Small Island

Second only to the birth of the Manchester Book Club back in April, two of the top highlights of last year were the boyfriend and I’s cheap and cheerful camping holidays. Like my smug book choices for our trip to Glastonbury in September, yesterday I found myself musing on one particularly gorgeous afternoon spent sat outside a wooden hut on Eigg in June, bottle of beer in one hand and Andrea Levy in the other…
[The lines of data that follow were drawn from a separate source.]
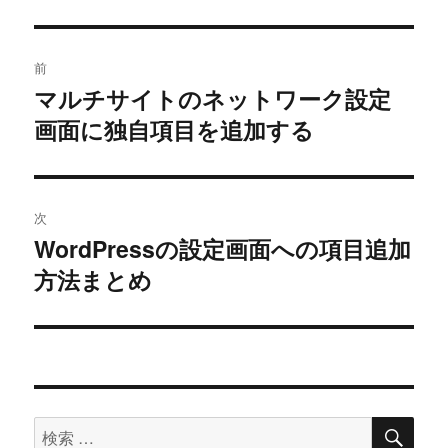
投
前
稿
マルチサイトのネットワーク設定
過
画面に独自項目を追加する
去
ナ
の
ビ
投
稿:
ゲ
次
WordPressの設定画面への項目追加
次
ー
方法まとめ
の
シ
投
稿:
ョ
ン
検
検
索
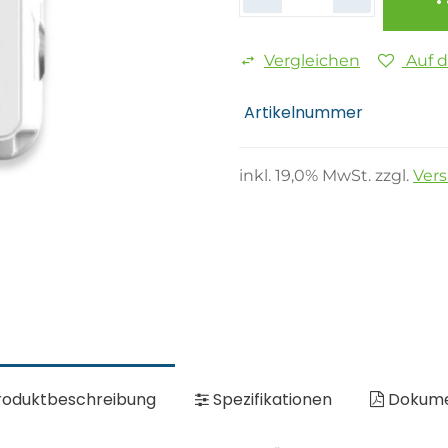
Vergleichen
Auf 
Artikelnummer
inkl.
19,0
% MwSt. zzgl.
Ver
oduktbeschreibung
Spezifikationen
Dokum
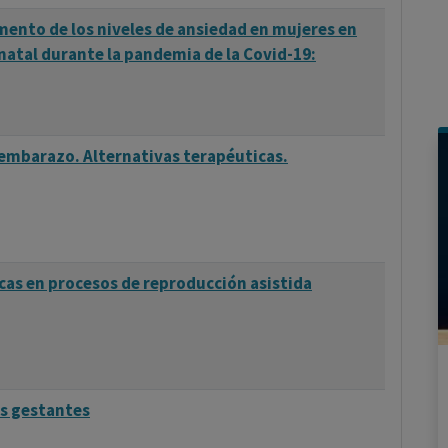
ento de los niveles de ansiedad en mujeres en
natal durante la pandemia de la Covid-19:
 embarazo. Alternativas terapéuticas.
cas en procesos de reproducción asistida
s gestantes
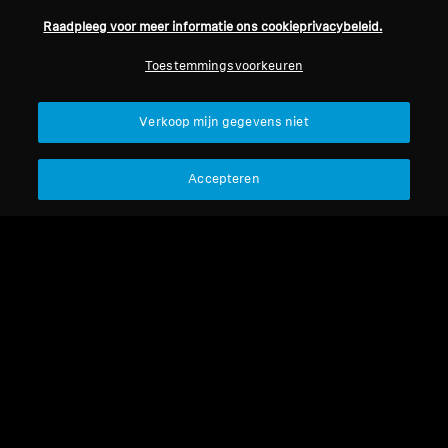
Raadpleeg voor meer informatie ons cookieprivacybeleid.
Professioneel
Toestemmingsvoorkeuren
Terug naar boven
Verkoop mijn gegevens niet
Support
Accepteren
Juridische kennisgeving
Ons bedrijf
Over ons
Herroep overeenkomst
Carrière bij Sonova
Perscontacten
Wereldwijd privacybeleid
Nieuwskamer
Algemene verkoopvoorwaarden
Sennheiser Consumer
voor online verkoop aan
merkambassadeurs
consumenten
Beleid voor gecoördineerde
openbaarmaking van
kwetsbaarheden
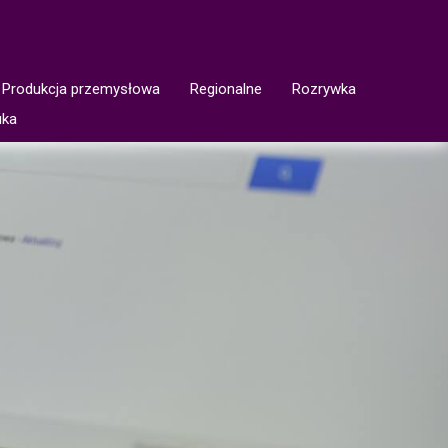
Produkcja przemysłowa
Regionalne
Rozrywka
uka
Although it’s almost a lifetime since I finished Small Island, the pure enjoyment I got from Levy’s exploration of the migrant experience in post-war Britain lingers on….the perfect read for a lazy summer’s day. The vitality that the four-person narrative brings to the tale (chapters are alternately told from the point of view of London landlady Queenie Bligh, her husband Bernard, RAF recruit Gilbert Joseph and his wife Hortense) strikes the perfect chord and keeps the story rolling as we follow in Gilbert’s footsteps, facing the hard experience for the Jamaican ex-serviceman in bombed-out London head-on. Needless to say, poverty and racism are abound. Levy, however, delivers her story with sophistication.

Headline : Paperback : 2004 : Fiction : 530 pages

Although this book felt like pure, simple entertainment whilst basking in the sun, this is a tale with a brain and a heart after all. Levy’s bridging of too disparate cultures appears effortless. As well as grasping into the heart of wartime London, the Jamaican steals the limelight, in all his/her tooth-sucking glory.

In a world where ‘no blacks, no Irish, no dogs’ were permitted entry into certain establishments, Queenie (not to be confused with Blackadder’s ‘Queenie’) is a breath of fresh air. Although we are occasionally bombarded with a little too much melodrama to be believed (e.g. cinema segregation between blacks/whites ending in a deadly shoot out in a village street) it is Queenie’s consistent frankness and transparent lack of prejudice that save the reader from the complete and utter disgust felt as we are reminded of the unacceptable ‘welcome’ smartly felt by many ex-servicemen from the colonies returning to the supposed ‘motherland’. Bernard’s very British brand of racism vs Hortense’s delusions of grandeur make for hard debate indeed.

DEBATE. That’s what we need. This would undoubtedly be a perfect choice for a book group. A hard-hitting subject combined with easy-going prose. Go on. Give it to your book group. Or even better. Read it on the beach (only English cider will do)….

8 thoughts on “Small Island

  1. Have you heard the BBC World Book Club program with her? A very interesting program. Wish our library would acquire a copy, I’m so looking forward to reading this book! I think I’ll follow your advice and recommend it for book club next year.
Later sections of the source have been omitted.